# tiny-llm

**Repository Path**: kaiwgitee/tiny-llm

## Basic Information

- **Project Name**: tiny-llm
- **Description**: No description available
- **Primary Language**: Unknown
- **License**: Apache-2.0
- **Default Branch**: main
- **Homepage**: None
- **GVP Project**: No

## Statistics

- **Stars**: 0
- **Forks**: 0
- **Created**: 2025-06-08
- **Last Updated**: 2025-06-08

## Categories & Tags

**Categories**: Uncategorized

**Tags**: None

## README

# tiny-llm - LLM Serving in a Week

[![CI (main)](https://github.com/skyzh/tiny-llm/actions/workflows/main.yml/badge.svg)](https://github.com/skyzh/tiny-llm/actions/workflows/main.yml)

A course on LLM serving using MLX for system engineers. The codebase
is solely (almost!) based on MLX array/matrix APIs without any high-level neural network APIs, so that we
can build the model serving infrastructure from scratch and dig into the optimizations.

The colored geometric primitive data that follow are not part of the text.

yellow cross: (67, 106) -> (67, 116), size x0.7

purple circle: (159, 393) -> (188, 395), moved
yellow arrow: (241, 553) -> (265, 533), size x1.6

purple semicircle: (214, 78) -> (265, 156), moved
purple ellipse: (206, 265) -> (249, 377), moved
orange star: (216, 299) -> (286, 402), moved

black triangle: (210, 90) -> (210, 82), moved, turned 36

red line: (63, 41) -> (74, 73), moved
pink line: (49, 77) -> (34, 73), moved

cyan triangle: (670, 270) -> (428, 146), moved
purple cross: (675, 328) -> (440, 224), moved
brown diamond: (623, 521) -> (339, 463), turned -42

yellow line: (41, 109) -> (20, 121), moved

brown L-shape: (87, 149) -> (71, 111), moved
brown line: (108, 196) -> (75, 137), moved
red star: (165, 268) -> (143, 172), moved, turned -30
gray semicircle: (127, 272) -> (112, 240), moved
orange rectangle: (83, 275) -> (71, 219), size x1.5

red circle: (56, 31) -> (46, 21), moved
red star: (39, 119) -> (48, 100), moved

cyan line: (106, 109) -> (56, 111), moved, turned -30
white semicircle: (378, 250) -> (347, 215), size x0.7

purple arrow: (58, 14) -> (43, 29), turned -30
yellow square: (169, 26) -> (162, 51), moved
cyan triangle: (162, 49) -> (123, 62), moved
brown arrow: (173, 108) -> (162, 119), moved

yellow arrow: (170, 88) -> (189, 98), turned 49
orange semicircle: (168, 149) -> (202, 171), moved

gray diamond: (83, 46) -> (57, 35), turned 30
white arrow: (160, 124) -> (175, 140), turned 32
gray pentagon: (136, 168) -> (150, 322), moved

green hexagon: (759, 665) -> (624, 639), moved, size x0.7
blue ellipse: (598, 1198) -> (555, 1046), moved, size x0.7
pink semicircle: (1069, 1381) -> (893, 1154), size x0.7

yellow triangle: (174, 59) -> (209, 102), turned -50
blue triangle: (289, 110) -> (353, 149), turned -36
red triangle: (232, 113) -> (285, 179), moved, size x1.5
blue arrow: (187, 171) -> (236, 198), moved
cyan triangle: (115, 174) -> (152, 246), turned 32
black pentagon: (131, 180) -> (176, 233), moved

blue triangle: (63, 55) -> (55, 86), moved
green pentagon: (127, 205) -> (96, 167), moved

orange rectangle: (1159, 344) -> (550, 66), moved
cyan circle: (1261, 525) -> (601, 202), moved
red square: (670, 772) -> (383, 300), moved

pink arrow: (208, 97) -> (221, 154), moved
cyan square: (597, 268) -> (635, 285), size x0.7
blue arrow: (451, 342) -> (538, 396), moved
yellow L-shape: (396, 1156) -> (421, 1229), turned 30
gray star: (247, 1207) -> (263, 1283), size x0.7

The goal is to learn the techniques behind efficiently serving a large language model (e.g., Qwen2 models).

Why MLX: nowadays it's easier to get a macOS-based local development environment than setting up an NVIDIA GPU.

Why Qwen2: this was the first LLM I've interacted with -- it's the go-to example in the vllm documentation. I spent some time looking at the vllm source code and built some knowledge around it.

## Book

The tiny-llm book is available at [https://skyzh.github.io/tiny-llm/](https://skyzh.github.io/tiny-llm/). You can follow the guide and start building.

## Community

You may join skyzh's Discord server and study with the tiny-llm community.

[![Join skyzh's Discord Server](book/src/discord-badge.svg)](https://skyzh.dev/join/discord)

## Roadmap

Week 1 is complete. Week 2 is in progress.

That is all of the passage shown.